USD: Following Monday's mark-down there was no renewed pressure on the dollar yesterday. That is not to say the USD did well: it fell by an average of 0.2% against the other ten most actively-traded currencies, but so did the EUR and GBP. China's announcement of retaliatory tariffs on $60 billion of imports from the United States attracted barely a glance from investors. The tax will be at rates of just 5% or 10% and, anyway, everyone knew they were coming. It seems that investors are over their trade war shock and are looking for something else to worry about.

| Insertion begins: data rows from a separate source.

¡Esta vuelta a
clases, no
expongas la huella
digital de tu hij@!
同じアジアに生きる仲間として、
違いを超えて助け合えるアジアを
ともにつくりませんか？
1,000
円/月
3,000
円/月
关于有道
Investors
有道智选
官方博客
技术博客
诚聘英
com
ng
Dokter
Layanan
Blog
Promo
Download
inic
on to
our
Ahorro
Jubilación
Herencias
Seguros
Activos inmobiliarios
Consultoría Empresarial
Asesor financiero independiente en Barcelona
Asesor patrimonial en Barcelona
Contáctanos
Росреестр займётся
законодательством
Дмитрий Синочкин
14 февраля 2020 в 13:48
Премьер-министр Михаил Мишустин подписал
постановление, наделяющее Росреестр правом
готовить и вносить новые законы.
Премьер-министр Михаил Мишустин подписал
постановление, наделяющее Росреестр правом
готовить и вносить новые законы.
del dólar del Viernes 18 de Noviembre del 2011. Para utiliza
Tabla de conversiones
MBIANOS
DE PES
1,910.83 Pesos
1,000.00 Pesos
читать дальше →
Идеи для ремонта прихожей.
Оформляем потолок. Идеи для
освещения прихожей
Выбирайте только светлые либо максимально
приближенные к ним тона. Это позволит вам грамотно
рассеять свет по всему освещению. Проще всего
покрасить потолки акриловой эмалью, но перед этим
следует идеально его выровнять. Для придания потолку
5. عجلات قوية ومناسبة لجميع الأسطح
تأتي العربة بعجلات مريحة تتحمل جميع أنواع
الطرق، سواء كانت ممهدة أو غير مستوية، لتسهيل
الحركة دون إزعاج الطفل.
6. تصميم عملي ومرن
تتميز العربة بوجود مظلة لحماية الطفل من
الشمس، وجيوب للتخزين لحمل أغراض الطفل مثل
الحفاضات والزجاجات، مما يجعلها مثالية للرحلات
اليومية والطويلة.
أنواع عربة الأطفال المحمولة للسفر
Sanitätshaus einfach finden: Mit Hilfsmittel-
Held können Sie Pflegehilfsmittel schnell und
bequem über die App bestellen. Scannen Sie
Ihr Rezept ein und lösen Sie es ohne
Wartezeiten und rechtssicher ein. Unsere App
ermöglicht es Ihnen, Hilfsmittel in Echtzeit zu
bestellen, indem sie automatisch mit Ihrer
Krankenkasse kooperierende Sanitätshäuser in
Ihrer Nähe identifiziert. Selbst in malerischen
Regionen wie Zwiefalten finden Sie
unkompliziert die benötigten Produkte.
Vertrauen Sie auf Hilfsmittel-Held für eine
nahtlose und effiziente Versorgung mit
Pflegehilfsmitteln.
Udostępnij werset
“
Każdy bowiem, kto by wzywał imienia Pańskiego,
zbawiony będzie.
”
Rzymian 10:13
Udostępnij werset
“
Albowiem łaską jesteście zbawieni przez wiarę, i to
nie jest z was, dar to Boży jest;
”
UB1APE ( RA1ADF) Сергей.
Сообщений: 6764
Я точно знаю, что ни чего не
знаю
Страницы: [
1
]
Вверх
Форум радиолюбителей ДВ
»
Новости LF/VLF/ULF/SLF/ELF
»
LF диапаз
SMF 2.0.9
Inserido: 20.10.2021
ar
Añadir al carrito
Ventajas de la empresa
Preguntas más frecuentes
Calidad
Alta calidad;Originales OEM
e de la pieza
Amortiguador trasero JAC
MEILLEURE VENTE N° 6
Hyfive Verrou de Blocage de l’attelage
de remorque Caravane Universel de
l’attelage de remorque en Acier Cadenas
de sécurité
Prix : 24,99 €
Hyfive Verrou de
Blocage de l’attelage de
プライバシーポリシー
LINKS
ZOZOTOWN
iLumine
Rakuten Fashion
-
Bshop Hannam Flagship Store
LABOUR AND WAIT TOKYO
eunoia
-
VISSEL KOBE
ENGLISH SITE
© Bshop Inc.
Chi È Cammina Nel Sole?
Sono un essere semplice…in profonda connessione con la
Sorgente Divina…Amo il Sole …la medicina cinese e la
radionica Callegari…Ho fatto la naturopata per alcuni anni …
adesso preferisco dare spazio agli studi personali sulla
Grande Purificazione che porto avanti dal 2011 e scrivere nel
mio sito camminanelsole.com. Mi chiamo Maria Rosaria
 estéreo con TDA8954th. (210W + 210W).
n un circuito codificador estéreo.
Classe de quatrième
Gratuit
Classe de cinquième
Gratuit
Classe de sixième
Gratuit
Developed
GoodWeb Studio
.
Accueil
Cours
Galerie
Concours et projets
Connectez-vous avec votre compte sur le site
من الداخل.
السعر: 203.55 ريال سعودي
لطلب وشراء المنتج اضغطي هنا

EUR: Monthly falls in Italian industrial orders and sales did not provide the substitute, and there were no other economic data from the euro zone. The EU summit meeting in Salzburg, which begins today, will focus on "internal security, migration and Brexit". The first two of those are unlikely to have any bearing on the EUR: the third conceivably might. European Central president Mario Draghi will be making an appearance in Berlin this morning, where he will talk about "Making Europe's Economic Union work". He could just possibly touch on monetary policy as a tool to promote that objective.
CAD: It was a better day for the Loonie, which came second behind the AUD with the addition of half a US cent. The sole Canadian economic statistic was for manufacturing shipments in July. They increased by 0.9% - more than expected - but did no good to the CAD at the time. Rising oil prices provided a helping hand though: WTI went up by 1.9%.
GBP: Another day bereft of UK economic data left sterling to rely on Brexit-deal optimism for support. Speaking of the back-stop arrangements for the internal Irish border, EU negotiator Michel Barnier said "we are ready to improve this proposal". However, the British prime minister's spokesperson cautioned that "just as the UK has evolved its position, the EU will need to do the same". Investors are waiting to see what the Salzburg summit will bring.
JPY: As if to underline how little they care about the latest escalation of the tariff war, investors left the yen at the back of the major currency field for a second day. For its part, the JPY failed to excite the market. Overnight the Bank of Japan surprised nobody when it kept its benchmark interest rate at -0.1% for a 33rd month. It is eight years since the rate was last above 0.05%.